The configuration is directly in .pre-commit-config.yaml file. It mainly ensures the following:

  • terraform_fmt - terraform code formatting
  • terraform_docs - auto-generated module documentation
  • terraform_validate - terraform syntax validation
  • terraform_tflint - terraform linting with custom rules
  • terraform_checkov - security and compliance scanning
  • shellcheck / shfmt - shell script linting and formatting
  • packer_fmt - packer file formatting
  • check-merge-conflict - avoids commiting merge-conflicts by mistake
  • end-of-file-fixer - convention for end-of-files (empty line at end of every file)
  • trailing-whitespace - deletes trailing whitespaces at end of lines
  • check-yaml - validates YAML syntax
  • pretty-format-json - consistent JSON formatting
  • detect-private-key - avoids commiting private keys in git
  • check-added-large-files - avoids commiting large files (>4MB) in git
  • check-case-conflict - catches filename case conflicts across platforms
  • check-executables-have-shebangs / check-shebang-scripts-are-executable - script permission sanity
  • no-commit-to-branch - prevents accidental direct commits to master and main
  • check-github-actions / check-github-workflows - validates GitHub Actions workflow schema
  • opa-fmt - OPA/Rego policy file formatting
  • conftest-verify - runs unit tests for custom Conftest policies
  • conftest-terraform - validates Terraform files against custom OPA policies

It is possible to manually run all checks on all files using

pre-commit run --all-files

However, pre-commit hooks are going to run automatically every time you try to git commit. The hook will run only on the files that changed within the commit itself, not on all files.

terraform fmt

Please always run (pre-commit does this for you):

terraform fmt -recursive .

in the root of your repo.

This command rewrites Terraform configuration files to a canonical format and style.

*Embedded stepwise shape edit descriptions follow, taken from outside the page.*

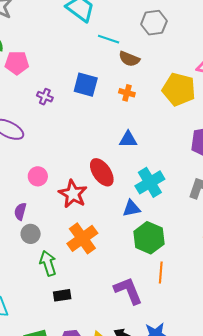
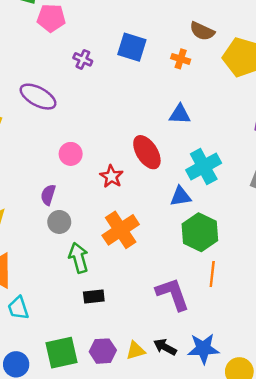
brown semicircle: (129, 59) -> (202, 31), moved
red star: (73, 194) -> (112, 176), size x0.7

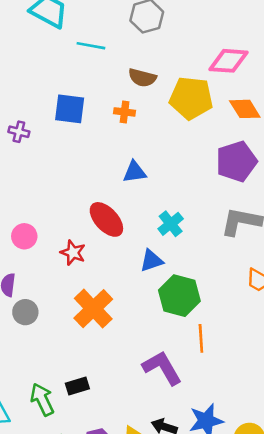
cyan cross: (204, 167) -> (171, 224), size x0.7
green arrow: (79, 258) -> (42, 400), moved

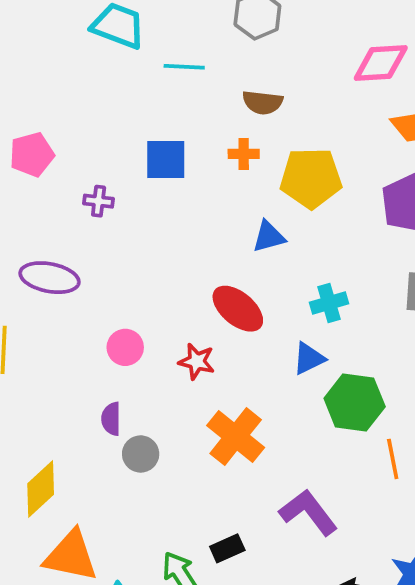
yellow pentagon: (191, 98) -> (311, 178), moved
cyan cross: (171, 224) -> (329, 303), turned 30
purple L-shape: (162, 368) -> (308, 512), moved

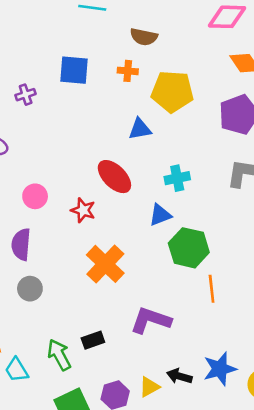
purple cross: (99, 201) -> (26, 95), turned -30
purple semicircle: (111, 419) -> (21, 244), size x1.4
gray circle: (141, 454) -> (30, 289), moved
purple L-shape: (308, 512) -> (151, 320), turned -39

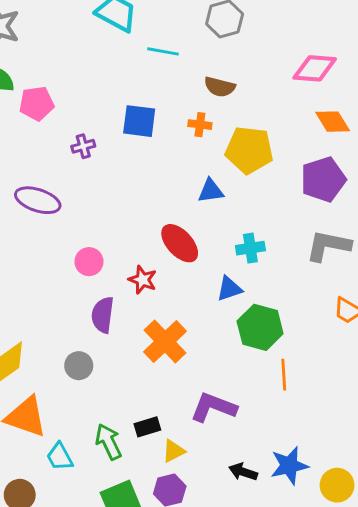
purple semicircle: (21, 244) -> (103, 315), moved
yellow triangle: (149, 387) -> (174, 451), moved

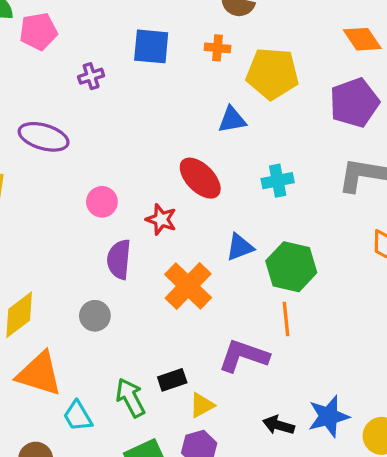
blue triangle: (229, 289) -> (240, 247), moved
orange line: (284, 375) -> (286, 319), moved

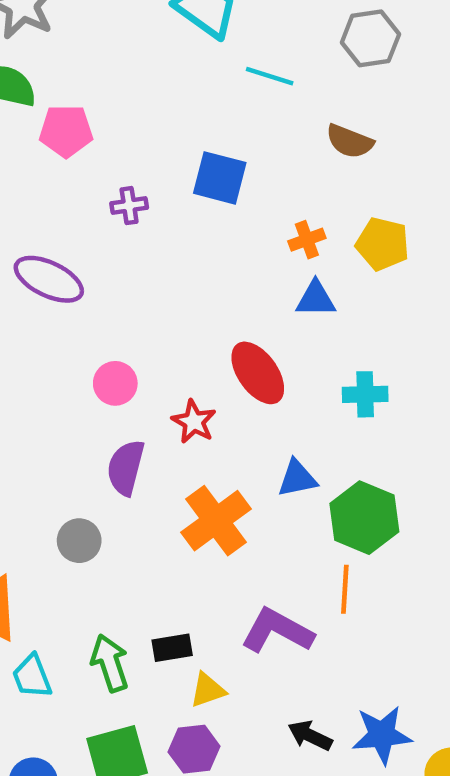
orange cross: (217, 48) -> (307, 240), moved, turned -35
yellow pentagon: (272, 74) -> (383, 244), size x0.7

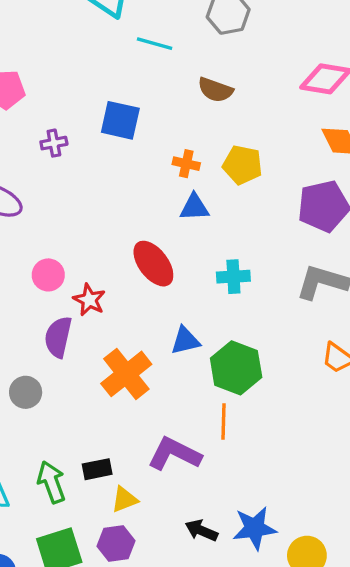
orange cross: (307, 240) -> (186, 164), turned 35
red star: (194, 422) -> (89, 300), moved

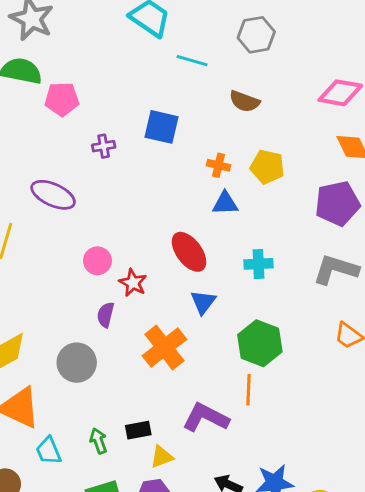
purple semicircle: (58, 337) -> (106, 315), size x0.7
blue triangle: (185, 341) -> (203, 302), moved, turned -40
gray circle: (26, 392) -> (77, 363), size x1.4
green arrow: (51, 482) -> (98, 441), size x0.7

It's prettier. It doesn't trigger your colleagues' OCDs anymore. Just do it. No arguing.

.terraform.lock.hcl

We use the terraform dependency lock file to track terraform provider dependencies and verify their checksums.

This file is versioned in git and not .gitignored as many people do.

We lock multiple platforms:

terraform providers lock  \
  -platform=windows_amd64 \
  -platform=darwin_amd64  \
  -platform=linux_amd64   \
  -platform=darwin_arm64  \
  -platform=linux_arm64

The terraform-lock.yaml workflow automatically updates lock files when provider versions change in PRs. It runs terraform providers lock for all platforms and commits the updated lock files back to the PR branch.

renovate

We use renovate to manage all our dependencies.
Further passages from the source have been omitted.